We’re press to talk, remember? “Oh, man, I rock!” and “Wow, you really stink at this!” are best said off microphone. Keep a sense of humor about honest players playing honestly. I’ve made closer friendships from missions that went all wrong than ones that went perfectly, that’s for sure.
No profanity as a rule, be helpful, and keep the peanut gallery comments where they belong: off the air. In short, don’t be a jerk.
The WRIT Rule
Gotta love acronyms! WRIT is simple: Wait: (is it) Relevant, Important, or Time Sensitive?
Wait: self explanatory. Don’t just automatically key the microphone the second a thought comes to your head. This is the hardest thing for me! Half a second’s pause if it’s not a contact with the enemy to formulate what you’re going to say, so that you can move to the next part,
Relevant: Is what you’re going to say matter? Let’s say I placed some satchel charges and some M136 rounds in the back of a HumVee in an ArmA session before moving back to the squad after death number 32 (that would be twenty minutes into Evolution Saturday). Since we’re going to be blowing up a tower, it’s relevant. If the squad leader is calling for a sniper, saying you’re carrying an M16A2 with iron sights isn’t relevant.

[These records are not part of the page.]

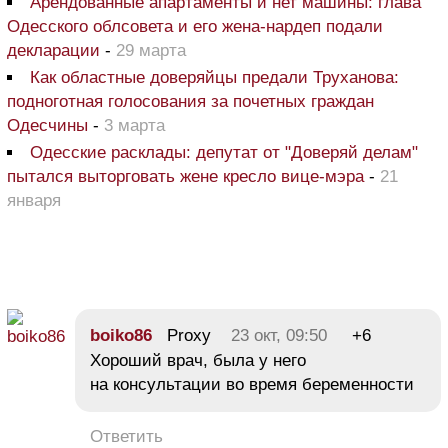
Арендованные апартаменты и нет машины: глава
Одесского облсовета и его жена-нардеп подали
декларации
-
29 марта
Как областные доверяйцы предали Труханова:
подноготная голосования за почетных граждан
Одесчины
-
3 марта
Одесские расклады: депутат от "Доверяй делам"
пытался выторговать жене кресло вице-мэра
-
21
января
boiko86
Proxy
23 окт, 09:50
+6
Хороший врач, была у него
на консультации во время беременности
Ответить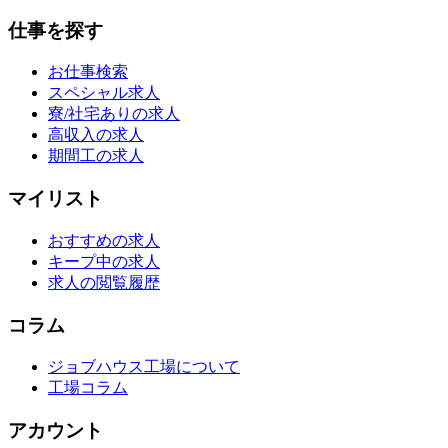
仕事を探す
お仕事検索
スペシャル求人
寮/社宅ありの求人
高収入の求人
期間工の求人
マイリスト
おすすめの求人
キープ中の求人
求人の閲覧履歴
コラム
ジョブハウス工場について
工場コラム
アカウント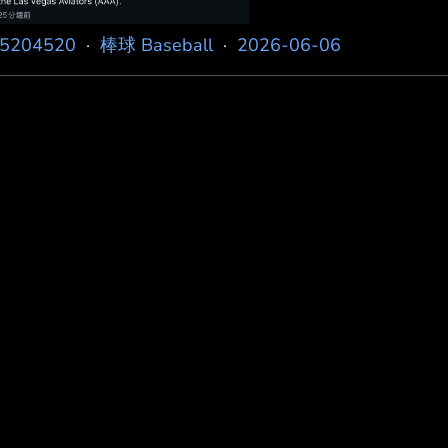
k5204520
·
棒球 Baseball
·
2026-06-06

Important: “I am out of anti-armor rounds” is important to the squad leader, while “I am carrying a pistol as well as my rifle” isn’t. “I’m en route from the base to your location,” is important; “I drive like crap” isn’t; they call any vehicle I drive in ArmA the “Dramamine Express” for a reason. Hearing me say the obvious is needless chatter that doesn’t inform anyone of anything useful, and may prevent someone from calling out a contact with the enemy.
Time Sensitive: Do you need to know this now? Let’s say I put those satchel charges in the HumVee at the start of an assault on the town. It’ll be a good twenty minutes before we’ll need them, and it’ll be forgotten in five minutes by everyone but me. It’s not time sensitive when I loaded them, but as we get closer to the tower, it becomes important. Enemy contacts are time sensitive; you can’t wait to tell about it!
Chat Bars Are Your Friend
Anything that doesn’t pass the WRIT rule should go in the chat bar. Think of it as the “general information” channel of information. “LOL, I’m the guy going into combat driving a big white bus” is perfect chat bar fodder, but clogs up TeamSpeak and can be a nuisance.